Here, we investigate the band structure, density of states, photocatalytic activity, and heterojunction mechanism of WS₂ with CeO₂ (CeO₂@WS₂) as a photoactive heterostructure. In this heterostructure, CeO₂′s growth within WS₂ layers is achieved through ultrasonicating WS₂ and intercalating CeO₂′s precursor within the WS₂ interlayers, followed by hydrothermal treatment. Through a set of density functional calculations, we demonstrate that CeO₂ and WS₂ form an interface through a covalent bonding that can be highly stable. The electrochemical impedance spectroscopy (EIS) found that the CeO₂@WS₂ heterostructure exhibits a remarkably higher conductivity (22.23 mS cm⁻²) compared to either WS₂ and CeO₂, assignable to the interface in CeO₂@WS₂. Furthermore, in a physically mixed CeO₂-WS₂ where the interaction between particles is noncovalent, the resistance was significantly higher (0.67 mS cm⁻²), confirming that the heterostructure in the interface is covalently bonded. In addition, Mott-Schottky and the bandgap measurements through Tauc plots demonstrate that the heterojunction in CeO₂ and WS₂ is type II. Eventually, the CeO₂@WS₂ heterostructure indicated 446.7 µmol g ⁻¹ CO₂ generation from photocatalytic oxidation of a volatile organic compound (VOC), formic acid, compared to WS₂ and CeO₂ alone.

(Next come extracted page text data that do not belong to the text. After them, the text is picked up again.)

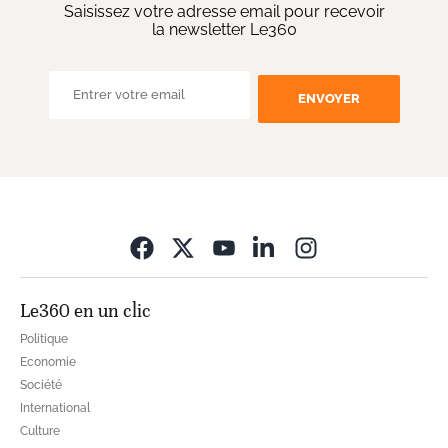
Saisissez votre adresse email pour recevoir
la newsletter Le360
ENVOYER
Opens in new wi
Le360 en un clic
Politique
Economie
Société
International
Culture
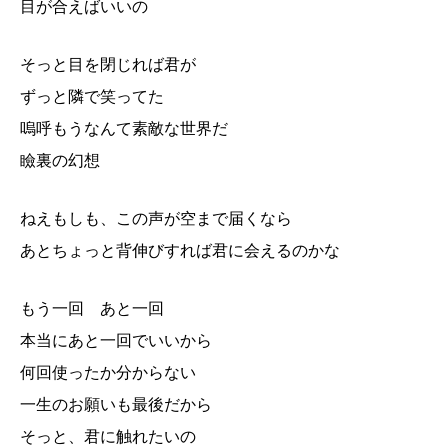
目が合えばいいの
そっと目を閉じれば君が
ずっと隣で笑ってた
嗚呼もうなんて素敵な世界だ
瞼裏の幻想
ねえもしも、この声が空まで届くなら
あとちょっと背伸びすれば君に会えるのかな
もう一回 あと一回
本当にあと一回でいいから
何回使ったか分からない
一生のお願いも最後だから
そっと、君に触れたいの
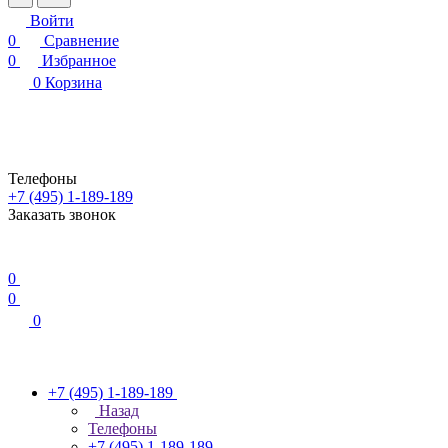
Войти
0
Сравнение
0
Избранное
0
Корзина
Телефоны
+7 (495) 1-189-189
Заказать звонок
0
0
0
+7 (495) 1-189-189
Назад
Телефоны
+7 (495) 1-189-189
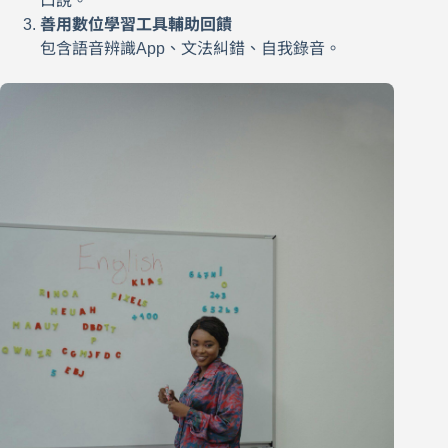
口說。
善用數位學習工具輔助回饋
包含語音辨識App、文法糾錯、自我錄音。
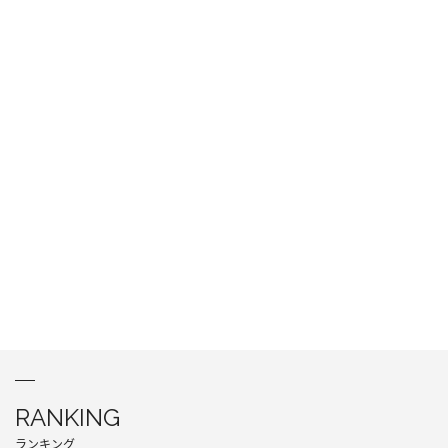
RANKING
ランキング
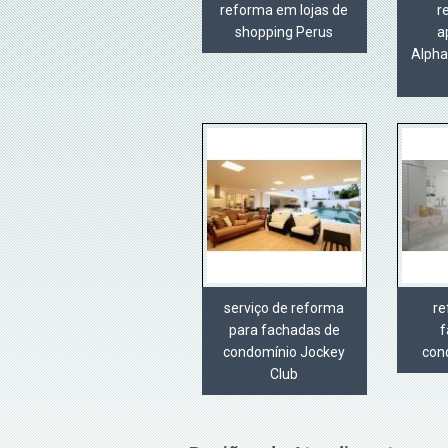
reforma em lojas de
r
shopping Perus
a
Alpha
serviço de reforma
re
para fachadas de
f
condomínio Jockey
con
Club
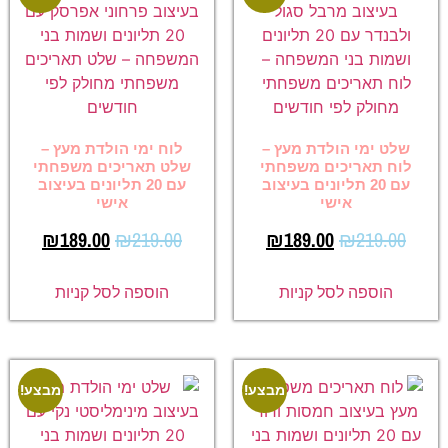
שלט ימי הולדת מעץ –
לוח ימי הולדת מעץ –
לוח תאריכים משפחתי
שלט תאריכים משפחתי
עם 20 תליונים בעיצוב
עם 20 תליונים בעיצוב
אישי
אישי
₪
189.00
₪
219.00
₪
189.00
₪
219.00
הוספה לסל קניות
הוספה לסל קניות
מבצע!
מבצע!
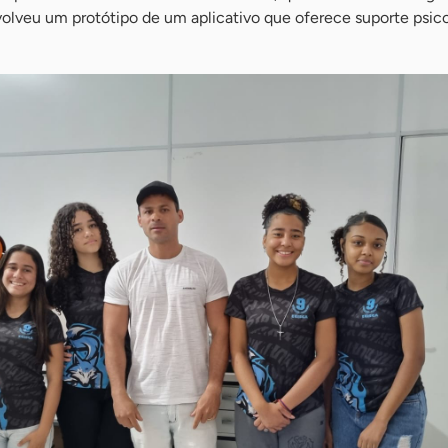
volveu um protótipo de um aplicativo que oferece suporte psic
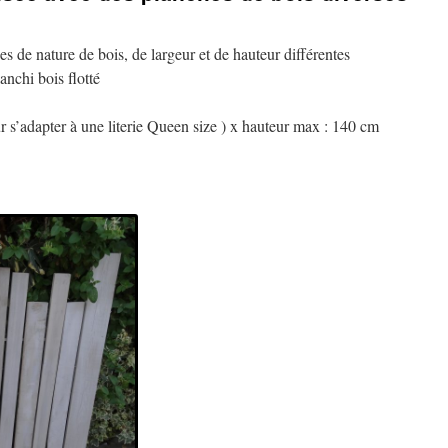
hes de nature de bois, de largeur et de hauteur différentes
anchi bois flotté
r s’adapter à une literie Queen size ) x hauteur max : 140 cm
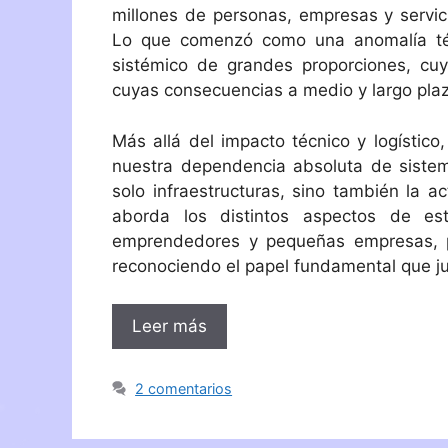
millones de personas, empresas y servici
Lo que comenzó como una anomalía téc
sistémico de grandes proporciones, cu
cuyas consecuencias a medio y largo pla
Más allá del impacto técnico y logístic
nuestra dependencia absoluta de sistema
solo infraestructuras, sino también la ac
aborda los distintos aspectos de es
emprendedores y pequeñas empresas, pr
reconociendo el papel fundamental que ju
Leer más
2 comentarios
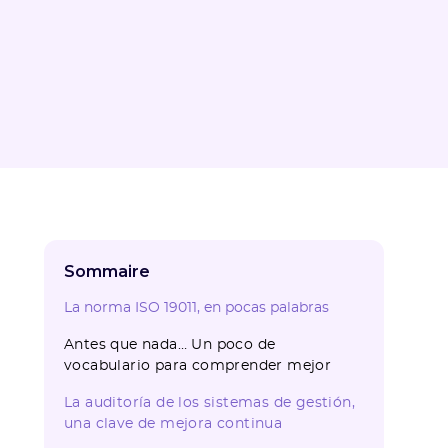
Sommaire
La norma ISO 19011, en pocas palabras
Antes que nada… Un poco de
vocabulario para comprender mejor
La auditoría de los sistemas de gestión,
una clave de mejora continua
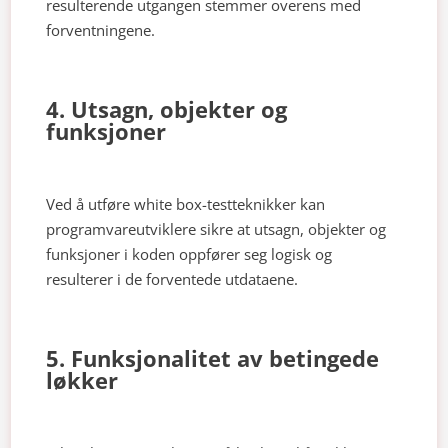
resulterende utgangen stemmer overens med
forventningene.
4. Utsagn, objekter og
funksjoner
Ved å utføre white box-testteknikker kan
programvareutviklere sikre at utsagn, objekter og
funksjoner i koden oppfører seg logisk og
resulterer i de forventede utdataene.
5. Funksjonalitet av betingede
løkker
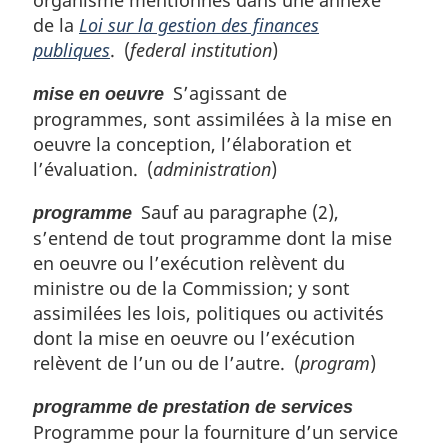
de la
Loi sur la gestion des finances
publiques
. (
federal institution
)
S’agissant de
mise en oeuvre
programmes, sont assimilées à la mise en
oeuvre la conception, l’élaboration et
l’évaluation. (
administration
)
Sauf au paragraphe (2),
programme
s’entend de tout programme dont la mise
en oeuvre ou l’exécution relèvent du
ministre ou de la Commission; y sont
assimilées les lois, politiques ou activités
dont la mise en oeuvre ou l’exécution
relèvent de l’un ou de l’autre. (
program
)
programme de prestation de services
Programme pour la fourniture d’un service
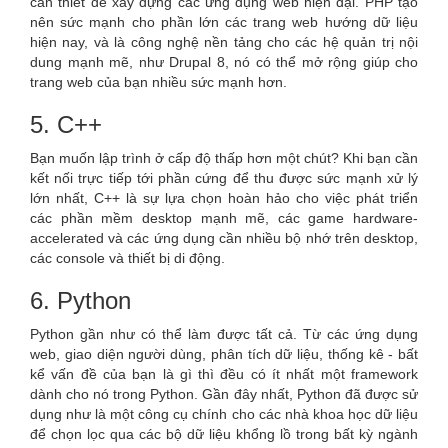
cần thiết để xây dựng các ứng dụng web hiện đại. PHP tạo
nên sức mạnh cho phần lớn các trang web hướng dữ liệu
hiện nay, và là công nghệ nền tảng cho các hệ quản trị nội
dung mạnh mẽ, như Drupal 8, nó có thể mở rộng giúp cho
trang web của bạn nhiều sức mạnh hơn.
5. C++
Bạn muốn lập trình ở cấp độ thấp hơn một chút? Khi bạn cần
kết nối trực tiếp tới phần cứng để thu được sức mạnh xử lý
lớn nhất, C++ là sự lựa chọn hoàn hảo cho việc phát triển
các phần mềm desktop mạnh mẽ, các game hardware-
accelerated và các ứng dụng cần nhiều bộ nhớ trên desktop,
các console và thiết bị di động.
6. Python
Python gần như có thể làm được tất cả. Từ các ứng dụng
web, giao diện người dùng, phân tích dữ liệu, thống kê - bất
kể vấn đề của bạn là gì thì đều có ít nhất một framework
dành cho nó trong Python. Gần đây nhất, Python đã được sử
dụng như là một công cụ chính cho các nhà khoa học dữ liệu
để chọn lọc qua các bộ dữ liệu khổng lồ trong bất kỳ ngành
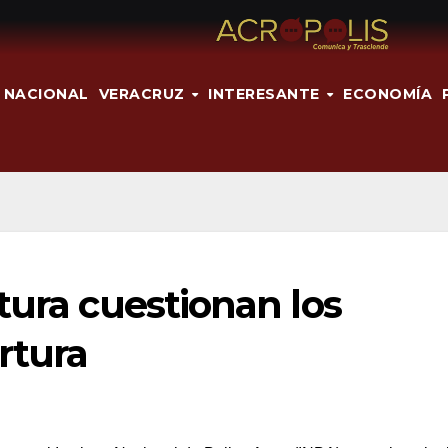
NACIONAL
VERACRUZ
INTERESANTE
ECONOMÍA
tura cuestionan los
rtura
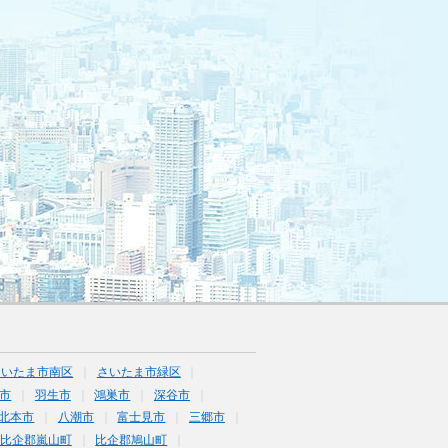
さいたま市南区
さいたま市緑区
市
羽生市
鴻巣市
深谷市
北本市
八潮市
富士見市
三郷市
比企郡嵐山町
比企郡鳩山町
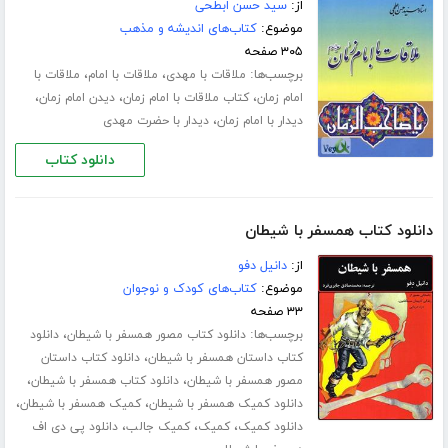
از:
سید حسن ابطحی
موضوع:
کتاب‌های اندیشه و مذهب
۳۰۵ صفحه
برچسب‌ها:
،
،
ملاقات با مهدی
ملاقات با امام
ملاقات با
،
،
،
امام زمان
کتاب ملاقات با امام زمان
دیدن امام زمان
،
دیدار با امام زمان
دیدار با حضرت مهدی
دانلود کتاب
دانلود کتاب همسفر با شیطان
از:
دانیل دفو
موضوع:
کتاب‌های کودک و نوجوان
۳۳ صفحه
برچسب‌ها:
،
دانلود کتاب مصور همسفر با شیطان
دانلود
،
کتاب داستان همسفر با شیطان
دانلود کتاب داستان
،
،
مصور همسفر با شیطان
دانلود کتاب همسفر با شیطان
،
،
دانلود کمیک همسفر با شیطان
کمیک همسفر با شیطان
،
،
،
دانلود کمیک
کمیک
کمیک جالب
دانلود پی دی اف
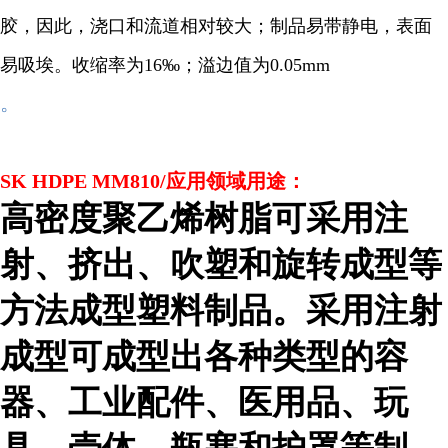
胶，因此，浇口和流道相对较大；制品易带静电，表面
易吸埃。收缩率为16‰；溢边值为0.05mm
。
SK HDPE MM810/应用领域用途：
高密度聚乙烯树脂可采用注
射、挤出、吹塑和旋转成型等
方法成型塑料制品。采用注射
成型可成型出各种类型的容
器、工业配件、医用品、玩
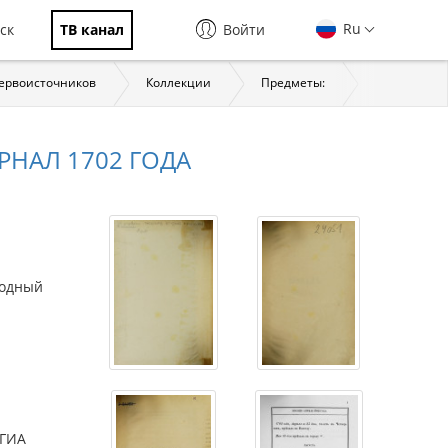
Ru
ск
ТВ канал
Войти
первоисточников
Коллекции
Предметы:
История
НАЛ 1702 ГОДА
ходный
РГИА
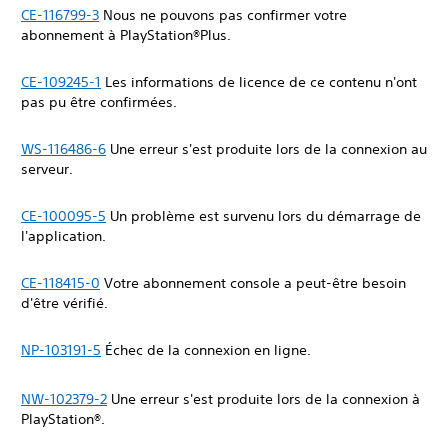
CE-116799-3
Nous ne pouvons pas confirmer votre
abonnement à PlayStation®Plus.
CE-109245-1
Les informations de licence de ce contenu n'ont
pas pu être confirmées.
WS-116486-6
Une erreur s'est produite lors de la connexion au
serveur.
CE-100095-5
Un problème est survenu lors du démarrage de
l'application.
CE-118415-0
Votre abonnement console a peut-être besoin
d'être vérifié.
NP-103191-5
Échec de la connexion en ligne.
NW-102379-2
Une erreur s'est produite lors de la connexion à
PlayStation®.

在这里，我们研究了 WS ₂与 CeO ₂ (CeO ₂ @WS ₂ ) 作为光活性异质结构的能带结构、态密度、光催化活性和异质结机制。在该异质结构中，CeO ₂在WS ₂层内的生长是通过对WS ₂进行超声处理并将CeO ₂的前体插入到WS ₂夹层内，然后进行水热处理来实现的。通过一组密度泛函计算，我们证明了CeO ₂和WS ₂通过共价键形成高度稳定的界面。电化学阻抗谱（EIS）发现，与WS ₂和CeO ₂相比，CeO ₂ @WS ₂异质结构表现出明显更高的电导率（22.23 mS cm ^-2 ），这归因于CeO ₂ @WS ₂中的界面。此外，在物理混合的CeO ₂ -WS ₂中，颗粒之间的相互作用是非共价的，电阻明显更高（0.67 mS cm ^-2 ），证实了界面中的异质结构是共价键合的。此外，莫特-肖特基和通过Tauc图的带隙测量表明CeO ₂和WS ₂中的异质结是II型。最终，与单独的WS ₂和CeO ₂相比，CeO ₂ @WS ₂异质结构表明，挥发性有机化合物(VOC)、甲酸的光催化氧化产生了446.7 µmol g ^-1 CO ₂ 。